Beterbiev vs. Deines
Beterbiev was originally scheduled to fight Meng Fanlong on March 28, 2020, but the fight was scrapped due to the coronavirus pandemic. Because Meng could not fight in Russia in a rescheduled fight and return to China or the United States due to visa issues, Beterbiev chose to make an optional defense against IBF #5 ranked, Adam Deines. On 20 March 2021, Beterbiev stopped Deines in the tenth round with a vicious left hook, handing him his first KO defeat in his professional career.

Beterbiev vs. Browne
On 20 August 2021, Beterbiev was ordered by the WBC to make a mandatory title defense against Marcus Browne. The two camps failed to come to terms during the allowed negotiation period, which prompted the WBC to call for a purse bid, which was won by Beterbiev's Top Rank, who offered $1 005 000 for the rights to promote the fight, while their bidding rivals TGB Promotions offered $1 000 001. Beterbiev's second unified title defense was booked for 17 December 2021, and took place at the Bell Centre in Montreal, Quebec, Canada. Beterbiev began to take over the bout from the fourth round onward, during which he suffered a bad cut from an accidental clash of heads, and won the fight by a ninth-round technical knockout.

Beterbiev vs. Smith Jr.
On 13 February 2022, Top Rank boss Bob Arum revealed that Beterbiev was in ongoing negotiations with WBO light-heavyweight champion Joe Smith Jr. The planned three-belt light-heavyweight unification bout would take place in summer, as Beterbiev would be unable to face Smith Jr. earlier due to his participation in Ramadan. In April 2022, following the WBC and IBF decisions to bar fights involving boxers from Russia or Belarus, it was reported that Beterbiev would instead fight as a Canadian in his expected unification bout with Smith Jr. in June. WBC president Mauricio Sulaiman further stressed that Beterbiev had been living in Canada for 15 years, held a Canadian passport, Canadian residency, and a Canadian boxing license. The bout was officially announced for 18 June 2022, and took place at the Hulu Theater in New York City.

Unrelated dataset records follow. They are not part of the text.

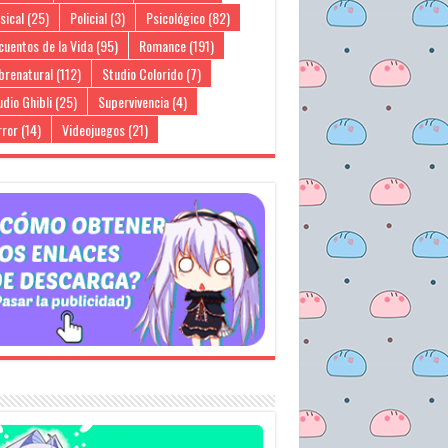
sical
(25)
Policial
(3)
Psicológico
(82)
cuentos de la Vida
(95)
Romance
(191)
brenatural
(112)
Studio Colorido
(7)
dio Ghibli
(25)
Supervivencia
(4)
rror
(14)
Videojuegos
(21)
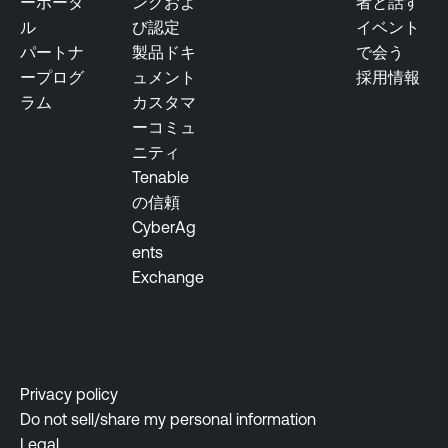
ーポータ
ングおよ
者と話す
ル
び認定
イベント
パートナ
製品ドキ
で会う
ープログ
ュメント
採用情報
ラム
カスタマ
ーコミュ
ニティ
Tenable
の信頼
CyberAg
ents
Exchange
Privacy policy
Do not sell/share my personal information
Legal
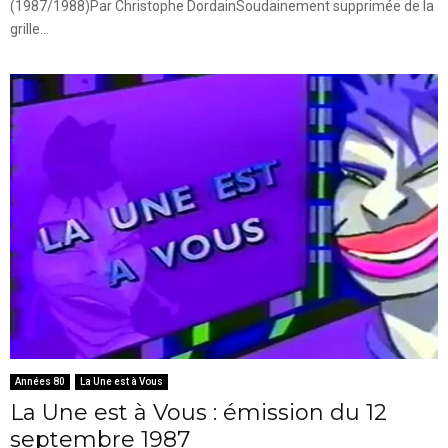
(1987/1988)Par Christophe DordainSoudainement supprimée de la
grille...
Années 80
La Une est à Vous
La Une est à Vous : émission du 12
septembre 1987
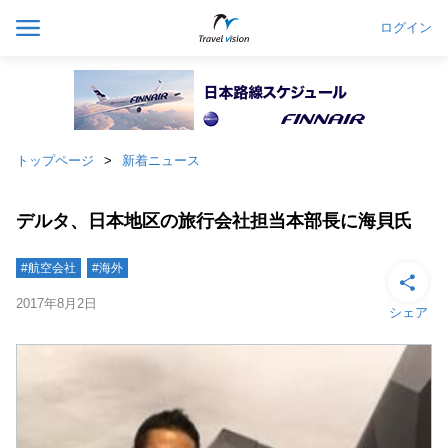
ログイン
トップページ
新着ニュース
デルタ、日本地区の旅行会社担当本部長に海貝氏
#航空会社
#海外
2017年8月2日
シェア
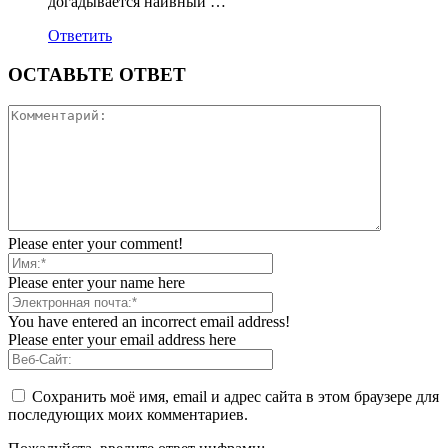
догадывается наивный …
Ответить
ОСТАВЬТЕ ОТВЕТ
Please enter your comment!
Please enter your name here
You have entered an incorrect email address!
Please enter your email address here
Сохранить моё имя, email и адрес сайта в этом браузере для
последующих моих комментариев.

In a dominant performance, Beterbiev knocked down Smith Jr. three times in the opening two rounds en route to a second-round technical knockout, unifying three major world light-heavyweight titles. After the fight, Beterbiev indicated that he would prefer to face undefeated WBA (Super) champion Dmitry Bivol in his next fight, rather than WBO mandatory challenger Anthony Yarde, stating, "Unification fights are more interesting and motivating, I would prefer to be undisputed."

Beterbiev vs. Yarde
Beterbiev was expected to make a mandatory title defense against the number one ranked WBO light heavyweight contender Anthony Yarde on 29 October 2022 at The O2 Arena in London, England. Beterbiev withdrew from the bout on 19 August, due to an undisclosed injury. The bout was re-scheduled for 28 January 2023 at the OVO Arena Wembley. Beterbiev won the fight by an eighth-round stoppage. He knocked Yarde down with a counter right hook to an attempted uppercut, which floored the British fighter at the midway point of the round. Although referee Steve Gray allowed the bout to continue, the corner of Yarde threw in the towel a few seconds later. Beterbiev was down 68–65 and 67–66 on two of the judges' scorecards at the time of the stoppage. He had outlanded Yarde 135 to 111 in total punches and 84 to 75 in power punches by that point.

Beterbiev vs. Smith
On 15 March 2023, Beterbiev was ordered by the WBC to make a mandatory title defense against the former WBA super middleweight champion Callum Smith.

Personal life
Beterbiev was born in Khasavyurt, Dagestan, and is of Chechen descent. He currently resides in his adopted hometown of Montreal, Quebec and became a Canadian citizen. Beterbiev is a Muslim. He is married and has four children.

Legal matters
Artur was formerly promoted by Yvon Michel. After lengthy legal proceedings, which Beterbiev lost in 2018, he was ruled under contract to Michel until 2021. Beterbiev appealed, arguing his contract with Michel had expired in March 2017, then agreed to an out-of-court settlement with Michel. His original 2013 contract had been extended to 2015. A judge ruled that a promised purse, which Beterbiev stated was not completely paid by the following March, over a December 2015 bout with Isidro Prieto, and the fact that Beterbiev agreed to a process of elimination bouts to secure the International Boxing Federation World Light Heavyweight title, despite a four-bout-a-year contractual agreement, did not cause any prejudice to his career. Beterbiev's legal battle kept him relatively inactive, fighting only once in 2017 and 2018, until his contractual dispute was resolved.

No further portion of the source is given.